Dimitri drove the combine with all the discipline his twenty-one-year-old self could master, none. From behind the wheel six feet above the arugula field in Kibbutz Hadarat Haderech, the Kats residence in  Northeast Philadelphia, Pennsylvania, U.S.A., North America might have been on Mare Nostrum, the Moon. His brother the surgical resident was a mythical undead. His Law Review brother could have been on the moon Deimos, not at Duke. His younger sister, who only dated rich men at least ten years older than herself, could have been an exhibit at the wax museum in Hollywood. 

And och, Bozhe moi, those parents! What was Khrushchev thinking when he gave these people their exit visas, anyway? The Katses were nobodies, not like the usual refuseniks with Ph. D.’s who got stuck cleaning toilets, or worse, while waiting for their exit visas. Obviously, intelligence skipped generations. Dimitri had grabbed the first lifeline: a program offered by Habimah, the national theater company of Israel. Life on the kibbutz.  A steady diet of rehearsals. Driving heavy equipment during harvest seasons. Casta divas for the taking. Even a Jordanian on a good night. No Palestinians, though. The intifadeh was on. A death wish? No, thanks. Later that summer, the company was off to Moscow. Dimitri hadn’t signed up to go find any long-lost relatives at the Bolshoi; his role was far more humble. He’d just run the rehearsals and accompany the theater school while the company performed in the country of its birth.

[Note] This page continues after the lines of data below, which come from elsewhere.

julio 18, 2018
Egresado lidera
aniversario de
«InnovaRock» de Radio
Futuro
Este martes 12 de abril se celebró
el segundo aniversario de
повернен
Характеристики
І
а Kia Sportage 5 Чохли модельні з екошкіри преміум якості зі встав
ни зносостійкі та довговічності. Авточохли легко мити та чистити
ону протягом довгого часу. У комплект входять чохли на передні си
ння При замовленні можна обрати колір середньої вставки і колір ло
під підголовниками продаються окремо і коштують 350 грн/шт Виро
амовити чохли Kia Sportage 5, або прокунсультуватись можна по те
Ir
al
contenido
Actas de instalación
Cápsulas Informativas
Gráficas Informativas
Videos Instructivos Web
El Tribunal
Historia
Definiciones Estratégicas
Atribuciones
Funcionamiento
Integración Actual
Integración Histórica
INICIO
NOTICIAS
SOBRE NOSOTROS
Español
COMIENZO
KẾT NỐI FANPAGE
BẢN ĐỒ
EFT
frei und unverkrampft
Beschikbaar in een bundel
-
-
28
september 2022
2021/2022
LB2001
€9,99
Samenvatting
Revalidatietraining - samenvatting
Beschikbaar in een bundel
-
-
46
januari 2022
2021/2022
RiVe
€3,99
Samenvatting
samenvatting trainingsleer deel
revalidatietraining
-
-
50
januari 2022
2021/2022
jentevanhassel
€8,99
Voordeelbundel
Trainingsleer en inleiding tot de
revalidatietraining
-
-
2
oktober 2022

“Hoi, Raf, hitarrarta ktzat? Have you woken up a little yet?” Dimitri shouted out the tractor . He made a habit of teasing the poor loser who draws Halivat-Haboker, morning milking, for his or her chore. Dimiti had it inserted into his contract that under no circumstance did he need to participate in any Kibbutz activities that commenced before 6 a.m. Halivat-Boker began at 4:30. It was 10:30, midmorning. Rafi had eaten breakfast and taken a nap already. A yeled hakibbutz, a son of the farm collective, Rafi had made y’ridah and  aliyah  five times in four years, this time because of a Russian flutist whose name sounded a little too much like “sex.”
“Yes, who did you have last night?” Rafi was a young 24, but at least he had a degree. A couple of them. At 21, Dimya had no degree, no focus, but most important for Dimitri, no parents carping on him for the first two “no’s.”

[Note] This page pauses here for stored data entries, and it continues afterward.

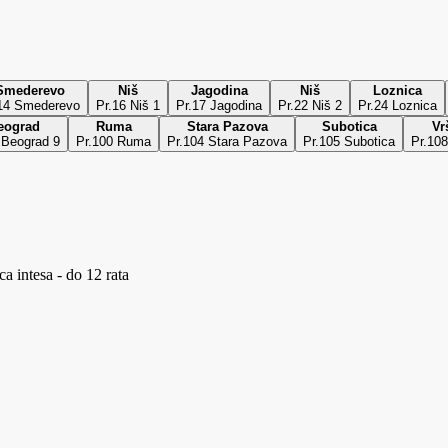
Smederevo
Niš
Jagodina
Niš
Loznica
14 Smederevo
Pr.16 Niš 1
Pr.17 Jagodina
Pr.22 Niš 2
Pr.24 Loznica
eograd
Ruma
Stara Pazova
Subotica
Vr
 Beograd 9
Pr.100 Ruma
Pr.104 Stara Pazova
Pr.105 Subotica
Pr.10
a intesa - do 12 rata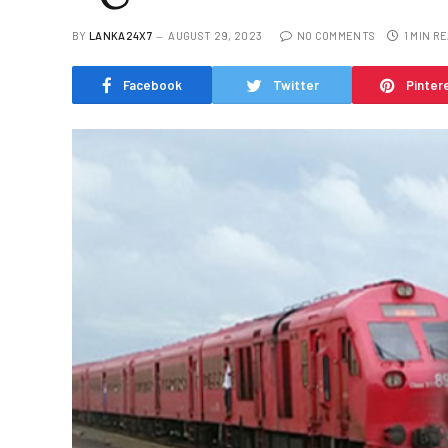
BY
LANKA24X7
AUGUST 29, 2023
NO COMMENTS
1 MIN R
Facebook
Twitter
Pinter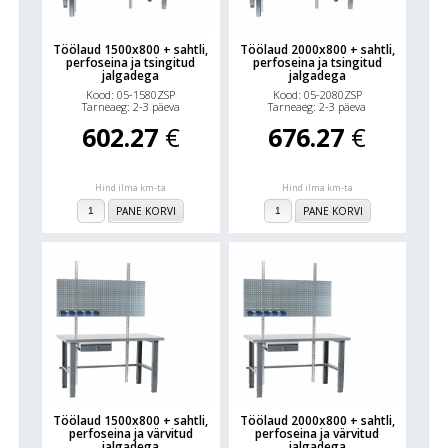
Töölaud 1500x800 + sahtli,
Töölaud 2000x800 + sahtli,
perfoseina ja tsingitud
perfoseina ja tsingitud
jalgadega
jalgadega
Kood: 05-1580ZSP
Kood: 05-2080ZSP
Tarneaeg: 2-3 päeva
Tarneaeg: 2-3 päeva
602.27
€
676.27
€
Hind ilma km-ta
Hind ilma km-ta
PANE KORVI
PANE KORVI
Töölaud 1500x800 + sahtli,
Töölaud 2000x800 + sahtli,
perfoseina ja värvitud
perfoseina ja värvitud
jalgadega
jalgadega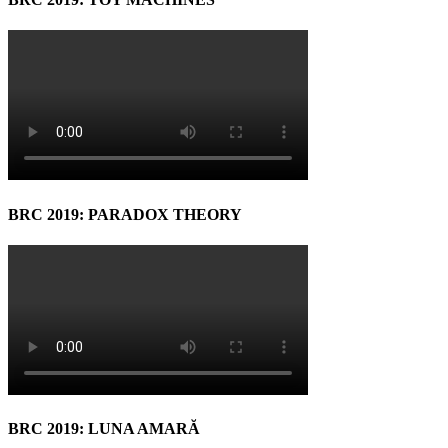
BRC 2019: PARADOX THEORY
BRC 2019: LUNA AMARĂ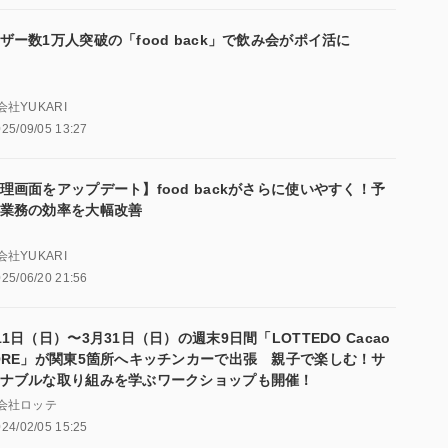
ザー数1万人突破の「food back」で飲み会がポイ活に
社YUKARI
25/09/05 13:27
理画面をアップデート】food backがさらに使いやすく！予
業務の効率を大幅改善
社YUKARI
25/06/20 21:56
11日（日）〜3月31日（日）の週末9日間「LOTTEDO Cacao
ORE」が関東5箇所へキッチンカーで出張 親子で楽しむ！サ
ナブルな取り組みを学ぶワークショップも開催！
会社ロッテ
24/02/05 15:25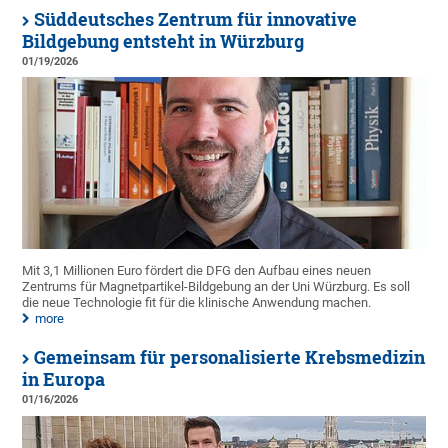
Süddeutsches Zentrum für innovative
Bildgebung entsteht in Würzburg
01/19/2026
Mit 3,1 Millionen Euro fördert die DFG den Aufbau eines neuen
Zentrums für Magnetpartikel-Bildgebung an der Uni Würzburg. Es soll
die neue Technologie fit für die klinische Anwendung machen.
more
Gemeinsam für personalisierte Krebsmedizin
in Europa
01/16/2026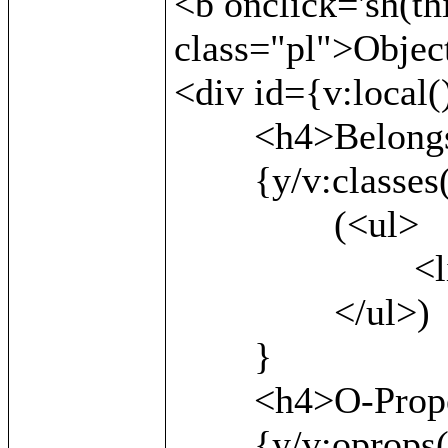
<b onclick='sh(th
class="pl">Object
<div id={v:local()
	<h4>Belongs to:</h4>

	{y/v:classes()/

		(<ul>

			<li>{v:local()}</li>

		</ul>)

	}

	<h4>O-Properties:</h4>

	{y/v:oprops() as x/
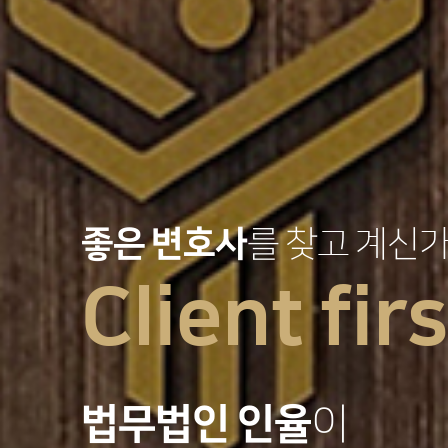
좋은 변호사
를 찾고 계신
Client firs
법무법인 인율
이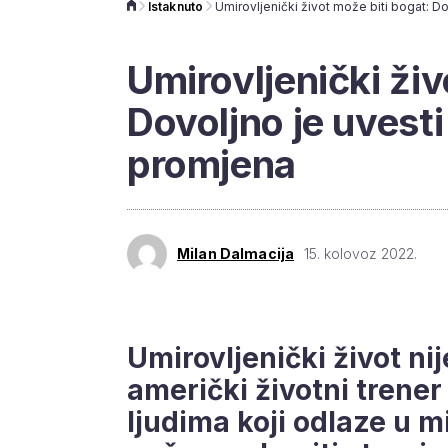
Istaknuto
Umirovljenički živ
Dovoljno je uvest
promjena
Milan Dalmacija
15. kolovoz 2022.
Umirovljenički život ni
američki životni trener
ljudima koji odlaze u m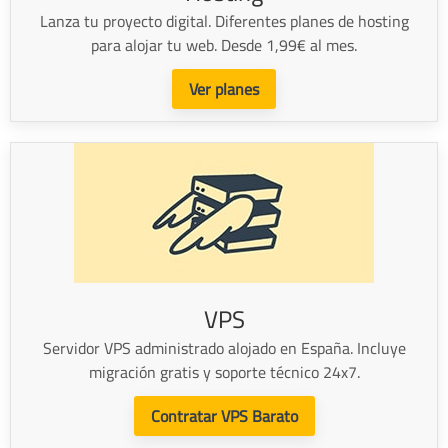
Lanza tu proyecto digital. Diferentes planes de hosting
para alojar tu web. Desde 1,99€ al mes.
Ver planes
VPS
Servidor VPS administrado alojado en España. Incluye
migración gratis y soporte técnico 24x7.
Contratar VPS Barato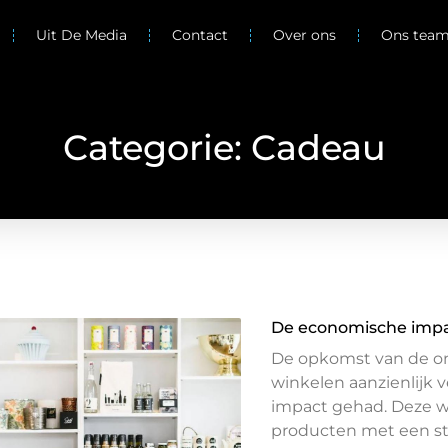
Uit De Media
Contact
Over ons
Ons tea
Categorie: Cadeau
De economische impac
De opkomst van de on
winkelen aanzienlijk 
impact gehad. Deze w
producten met een st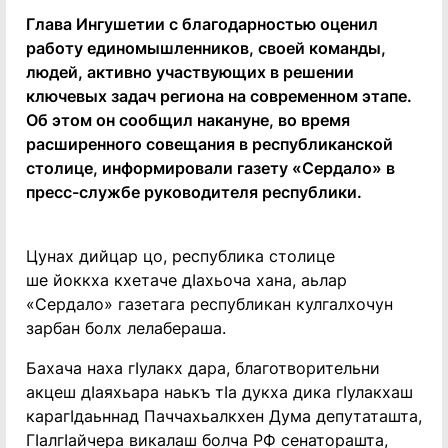
Глава Ингушетии с благодарностью оценил
работу единомышленников, своей команды,
людей, активно участвующих в решении
ключевых задач региона на современном этапе.
Об этом он сообщил накануне, во время
расширенного совещания в республиканской
столице, информировали газету «Сердало» в
пресс-службе руководителя республики.
Цунах дийцар цо, республика столице
ше йоккха кхетаче дӀахьоча хана, аьлар
«Сердало» газетага республикан кулгалхочун
зарбан болх лелабераша.
Бахача наха гӀулакх дара, благотворительни
акцеш дӀаяхьара наькъ тӀа дукха дика гӀулакхаш
карагӀдаьннад Паччахьалкхен Дума депутаташта,
ГӀалгӀайчера викалаш болча РФ сенаторашта,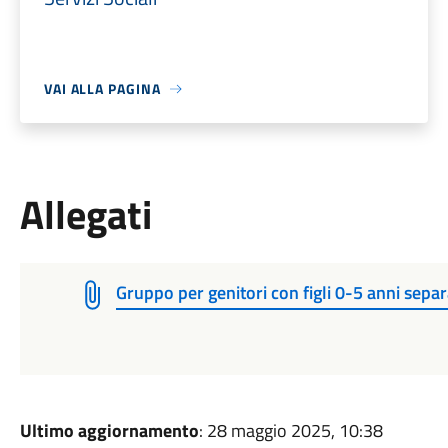
VAI ALLA PAGINA
Allegati
Gruppo per genitori con figli 0-5 anni separa
Ultimo aggiornamento
: 28 maggio 2025, 10:38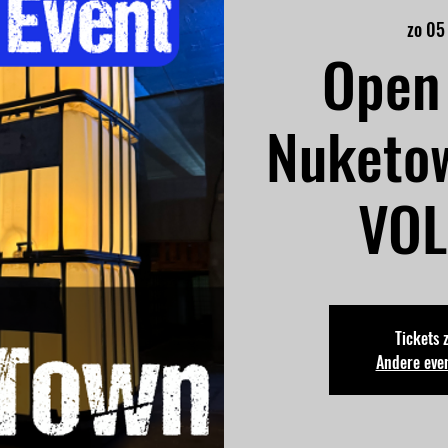
zo 05
Open 
Nuketo
VOLZ
Tickets 
Andere eve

“Nothing much, habibi, it was men’ sectional last night.”

“What, no cute tenors?” You weren’t an Israeli man if you didn’t bust on your chevre for being “homo.”

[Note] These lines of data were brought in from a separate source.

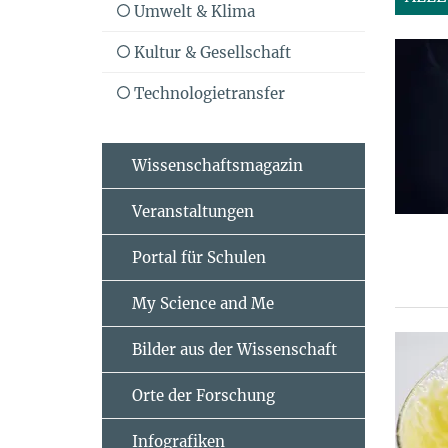
Umwelt & Klima
Kultur & Gesellschaft
Technologietransfer
Wissenschaftsmagazin
Veranstaltungen
Portal für Schulen
My Science and Me
Bilder aus der Wissenschaft
Orte der Forschung
Infografiken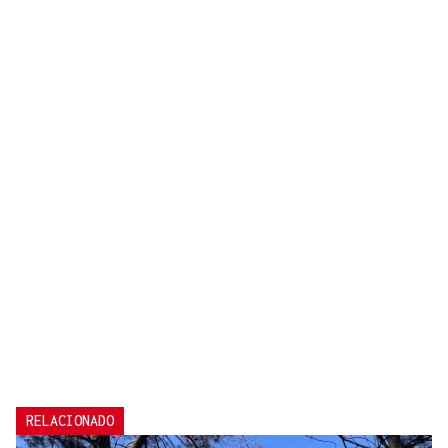
RELACIONADO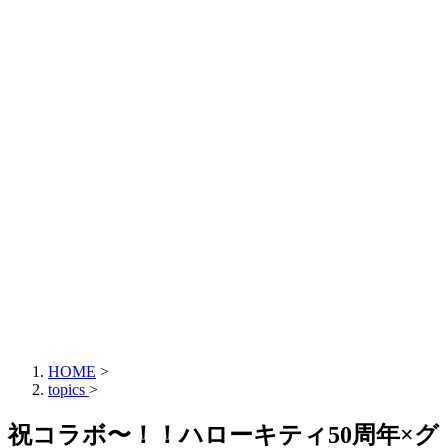
HOME
>
topics
>
祝コラボ〜！！ハローキティ50周年×グ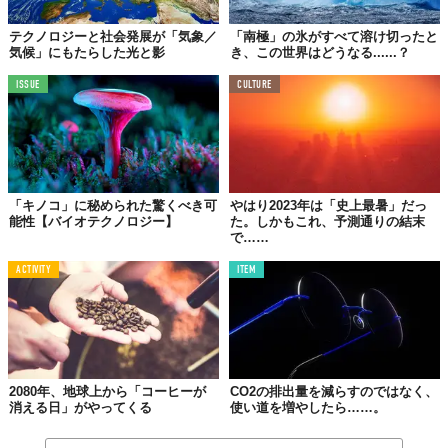
テクノロジーと社会発展が「気象／
「南極」の氷がすべて溶け切ったと
気候」にもたらした光と影
き、この世界はどうなる......？
ISSUE
CULTURE
「キノコ」に秘められた驚くべき可
やはり2023年は「史上最暑」だっ
能性【バイオテクノロジー】
た。しかもこれ、予測通りの結末
で……
ACTIVITY
ITEM
2080年、地球上から「コーヒーが
CO2の排出量を減らすのではなく、
消える日」がやってくる
使い道を増やしたら……。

“Fuck, I just played music and went to bed. Rafi, wanna come tonight? It’s the women’s sectional, and beside, we’re auditioning a new flutist.”

“Cus-a-mak!” Rafi leapt up on the grille and started flagellating Dimitri with his shirt, fresh from the laundry.  Rafi was chunkier than Dimitri, although Rafi was the distance athlete and Dimitri was the smoker. Dimitri’s thin, pale frame disappeared under Rafi’s broad torso, richly tanned from miles of distance running. 

“Homo,” Dimitri took his turn. “Get your ape-ass off me and smoke this joint.”

Rehearsal started at 8pm, right after aruchat-arev in the common dining hall. Dimitri was covering as the rehearsal pianist for Joel Engel’s 1917 score to The Dybbuk, the centerpiece behind the upcoming exchange program with Moscow. At a kibbutz rehearsal, the feel was more like an annual “Messiah-sing” at Christmas than an earnest preparation for an international cultural event of historic significance. The ranks of the chorus swelled from fifteen singing actors and twenty-five extras to almost a hundred voices. Hed-Arzi sold almost a thousand dollars of complete scores. Nobody performed from complete scores. These tomes would receive the autographs of Mira Rafalowicz, who published the 1977 edition, and Joseph Chaikin, who was producing the Moscow event. The task of repetiteur, the banging of notes on the piano for the sake of the musically illiterate, fell to Dimitri. 

“You can conduct this blind,” said Dimitri, handing Rafi a score. “Go.”

“Rachem alai, ani iver,” Rafi spoofed a line from Ivrit Chayah, one of the popular Ulpan (Hebrew intensive) programs. “Have pity on a blind man.” Drafted. Was this Habimah, or was this amateur hour? After a bit of dithering, the pros took over once the amateurs sounded like they had heard of the piece before tonight.  The leading lady, Leah’le – or at least her understudy – didn’t show up until 9:30. 

No matter, thought Dimitri, jutting his jaw out just a bit more than usual. 

The woman, a 28-year-old Yemeni bombshell whose frumpy headdress and casual clothing could not conceal the sparks jumping off her evergreen tan, started a long pas-de-deux with the rehearsal pianist, while the conductor gesticulated at, rather than shaping the curves of the score. Three hours later, Rafi left Yasmeena sharing a smoke with her pianist and went for a run. A long. Long. Run.